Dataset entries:
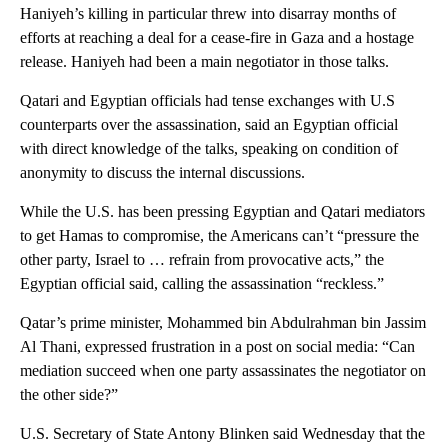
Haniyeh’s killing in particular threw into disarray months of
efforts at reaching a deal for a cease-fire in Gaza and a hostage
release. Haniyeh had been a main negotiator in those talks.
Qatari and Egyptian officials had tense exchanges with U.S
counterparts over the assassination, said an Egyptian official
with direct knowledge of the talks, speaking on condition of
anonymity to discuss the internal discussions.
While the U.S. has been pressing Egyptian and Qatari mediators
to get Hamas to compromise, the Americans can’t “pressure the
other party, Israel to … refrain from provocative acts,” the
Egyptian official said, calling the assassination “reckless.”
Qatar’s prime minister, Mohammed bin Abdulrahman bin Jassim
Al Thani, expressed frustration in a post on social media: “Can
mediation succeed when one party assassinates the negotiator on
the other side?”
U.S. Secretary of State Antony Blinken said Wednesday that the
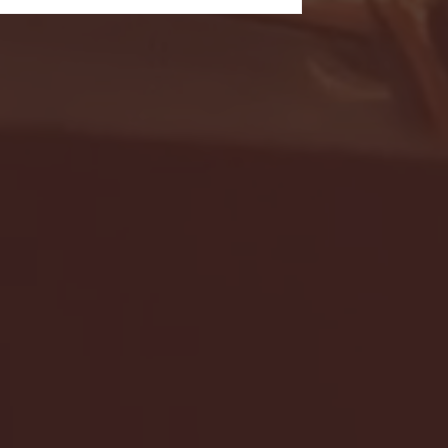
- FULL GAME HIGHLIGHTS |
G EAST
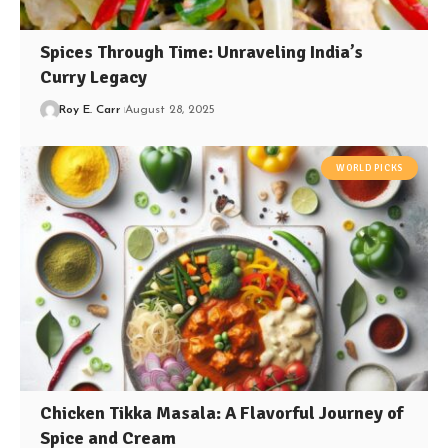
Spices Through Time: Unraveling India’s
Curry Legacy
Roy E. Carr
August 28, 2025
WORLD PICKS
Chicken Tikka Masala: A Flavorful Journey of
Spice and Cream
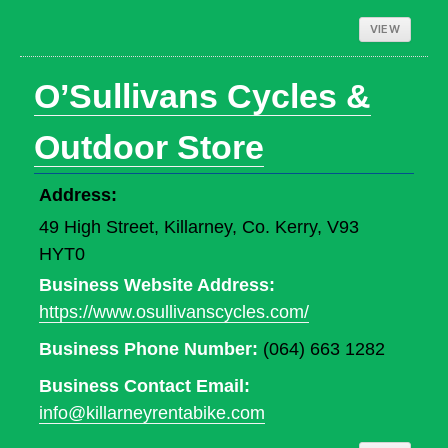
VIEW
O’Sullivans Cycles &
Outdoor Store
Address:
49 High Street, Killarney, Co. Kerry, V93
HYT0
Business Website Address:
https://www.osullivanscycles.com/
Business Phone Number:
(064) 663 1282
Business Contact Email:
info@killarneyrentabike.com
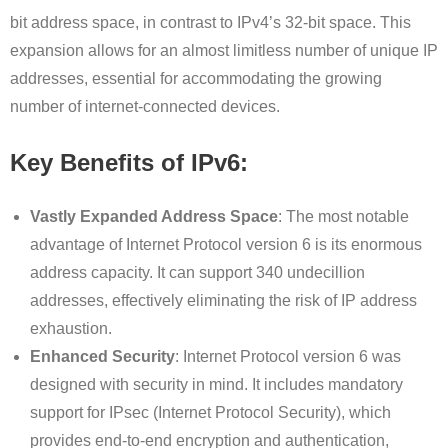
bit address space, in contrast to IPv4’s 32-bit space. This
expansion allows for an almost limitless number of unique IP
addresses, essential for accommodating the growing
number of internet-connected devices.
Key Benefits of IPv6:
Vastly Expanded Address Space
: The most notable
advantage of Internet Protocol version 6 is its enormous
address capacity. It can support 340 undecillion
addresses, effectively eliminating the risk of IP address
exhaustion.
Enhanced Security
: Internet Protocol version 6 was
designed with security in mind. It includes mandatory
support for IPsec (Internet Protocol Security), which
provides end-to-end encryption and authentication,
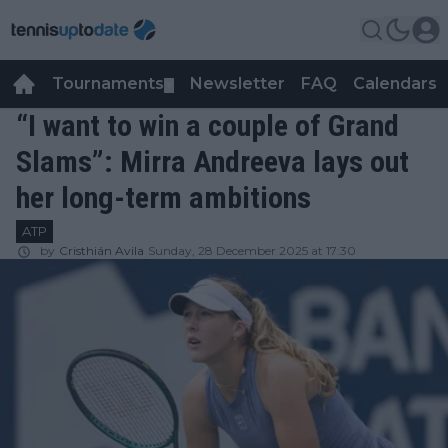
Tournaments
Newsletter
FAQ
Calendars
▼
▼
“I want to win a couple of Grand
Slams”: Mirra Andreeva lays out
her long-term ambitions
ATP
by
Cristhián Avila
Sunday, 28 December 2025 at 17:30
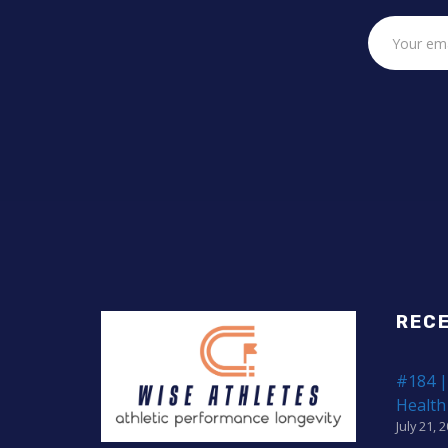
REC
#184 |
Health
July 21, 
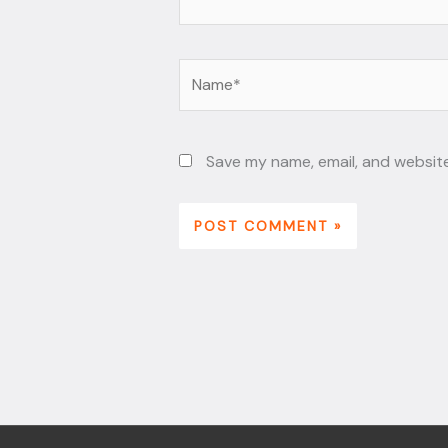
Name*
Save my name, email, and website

---

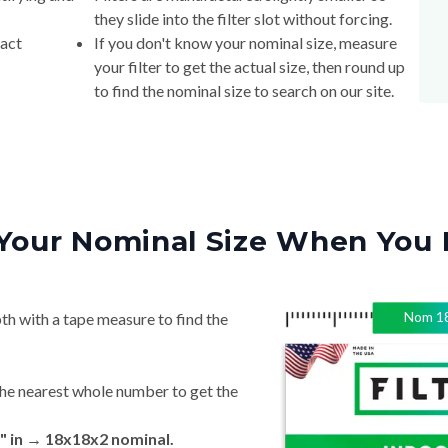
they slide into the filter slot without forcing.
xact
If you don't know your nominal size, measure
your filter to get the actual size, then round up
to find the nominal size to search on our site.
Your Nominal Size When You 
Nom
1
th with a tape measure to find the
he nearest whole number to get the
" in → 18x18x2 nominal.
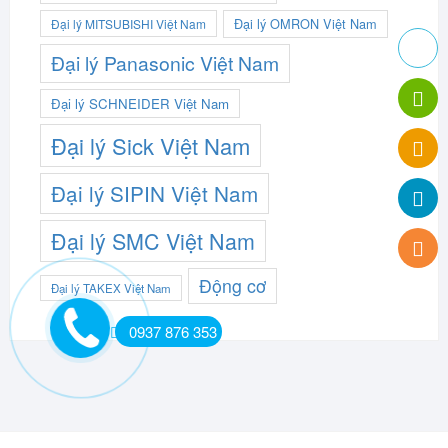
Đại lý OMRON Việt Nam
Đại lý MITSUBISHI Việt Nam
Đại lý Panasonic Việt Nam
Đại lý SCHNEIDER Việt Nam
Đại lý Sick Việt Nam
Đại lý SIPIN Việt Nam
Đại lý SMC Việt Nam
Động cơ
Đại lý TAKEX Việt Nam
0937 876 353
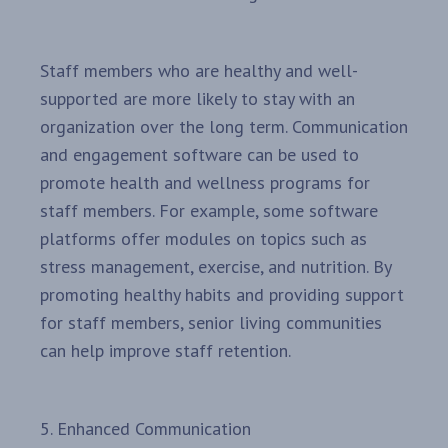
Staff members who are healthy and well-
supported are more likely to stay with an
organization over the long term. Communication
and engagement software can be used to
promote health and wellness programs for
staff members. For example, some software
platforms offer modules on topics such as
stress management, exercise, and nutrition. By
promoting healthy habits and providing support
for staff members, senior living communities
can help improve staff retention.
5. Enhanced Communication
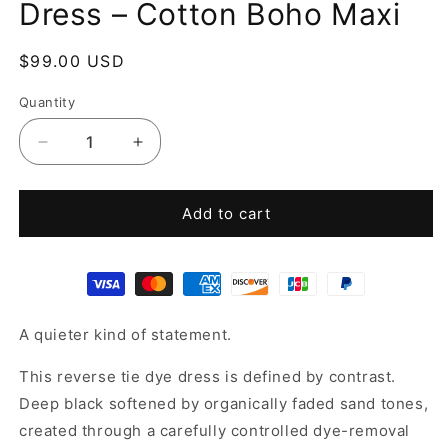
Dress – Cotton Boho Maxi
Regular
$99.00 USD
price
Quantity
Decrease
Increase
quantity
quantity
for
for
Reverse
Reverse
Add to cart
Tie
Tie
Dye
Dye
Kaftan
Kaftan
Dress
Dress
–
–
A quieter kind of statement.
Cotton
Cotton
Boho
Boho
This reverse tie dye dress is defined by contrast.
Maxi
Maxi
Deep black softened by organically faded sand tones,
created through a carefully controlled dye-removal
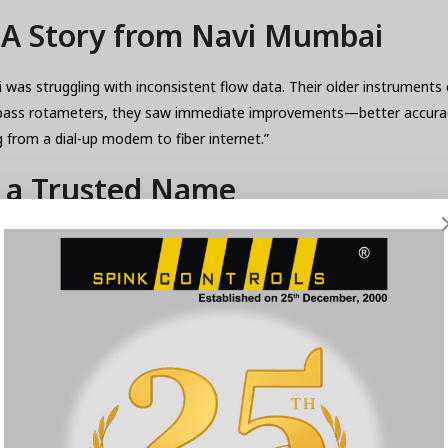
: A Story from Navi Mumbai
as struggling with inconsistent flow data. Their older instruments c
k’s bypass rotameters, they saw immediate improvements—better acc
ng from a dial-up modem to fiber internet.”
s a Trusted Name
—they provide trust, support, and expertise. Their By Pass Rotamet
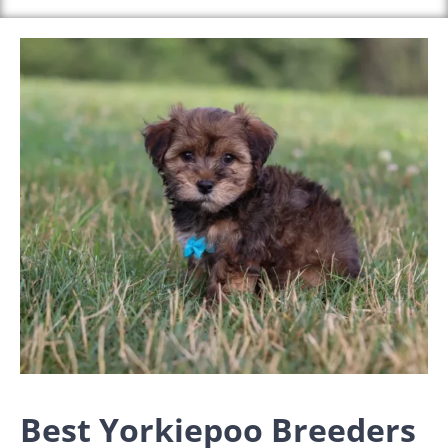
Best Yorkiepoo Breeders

==

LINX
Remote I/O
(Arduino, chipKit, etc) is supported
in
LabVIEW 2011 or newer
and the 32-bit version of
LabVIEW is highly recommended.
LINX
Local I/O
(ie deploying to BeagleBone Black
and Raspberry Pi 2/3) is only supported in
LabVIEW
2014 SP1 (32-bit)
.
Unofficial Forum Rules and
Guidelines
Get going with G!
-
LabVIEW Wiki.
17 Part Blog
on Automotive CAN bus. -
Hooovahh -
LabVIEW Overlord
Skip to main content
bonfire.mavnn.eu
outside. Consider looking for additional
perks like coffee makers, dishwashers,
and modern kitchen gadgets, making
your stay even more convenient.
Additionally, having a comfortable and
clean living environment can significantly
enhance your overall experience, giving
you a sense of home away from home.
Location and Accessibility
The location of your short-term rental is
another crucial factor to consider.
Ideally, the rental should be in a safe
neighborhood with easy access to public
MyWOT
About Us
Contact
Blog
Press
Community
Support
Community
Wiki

**YOUR ASSIGNMENT**
Your answer should be one number: how many lines above include the word "they".

**WRITTEN SOLUTION**
3